Reid didn’t miss a beat, taking Rookie of the Year honors on the Ladies European Tour in 2008, winning her first LET event in 2010 and adding two more in 2011. Then the music changed and Reid lost the beat as life began handing out more than its fair share of adversity.
In May 2012, her mother, Joy, was killed in an automobile crash in Germany on her way to see Mel play. Even though Reid won in the Czech Republic a month later, the loss took its toll. In 2013 and ’14 she missed 11 cuts in 26 starts.
Reid won once in 2015 and added her sixth LET title in 2017, her first year with an LPGA Tour card. But her most important triumph was in December 2018 when she came out as gay and moved from England to Florida, realizing she could best help herself by helping others.

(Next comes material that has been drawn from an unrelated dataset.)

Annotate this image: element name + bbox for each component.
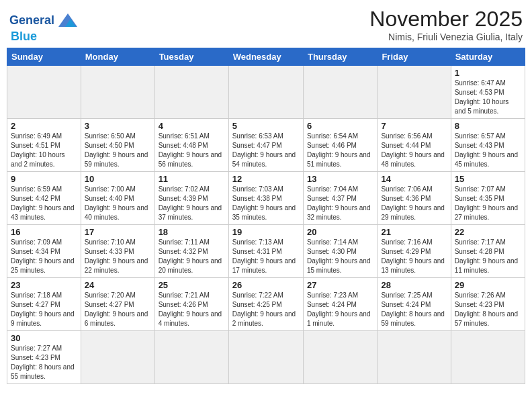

“The reason I did it was I feel like I’m on a platform where I can have some sort of influence and I have a voice,” Reid told LPGA.com last year.
“This is my way of giving back,” she said. “It’s a serious subject. People kill themselves over it. I just wanted to say, ‘Look, this is who I am. I’m very proud of who I am.’ It doesn’t make me a bad person just because of the gender of who I love.”
That personal move did not translate into immediate professional success. Last year, Reid missed 10 cuts in 21 LPGA Tour starts and she struggled in her first seven starts this season, cracking the top-40 only once.
Then something clicked. She was T-7 at the ANA Inspiration in September and then T-5 at Cambia the next week. Now, it looks as if she’s here to stay.
“When I had a two-footer to win I was just thinking about it a little bit,” she said about her Mom. “My blood was her blood. I know it sounds cheesy, but I'm part of her, so just really, really proud I managed to get it done.”
On Sunday at ShopRite, the platform on which Reid stands rose a lot higher. The KPMG could give it a major boost. Nearly half a lifetime later, Mel Reid has become an overnight success.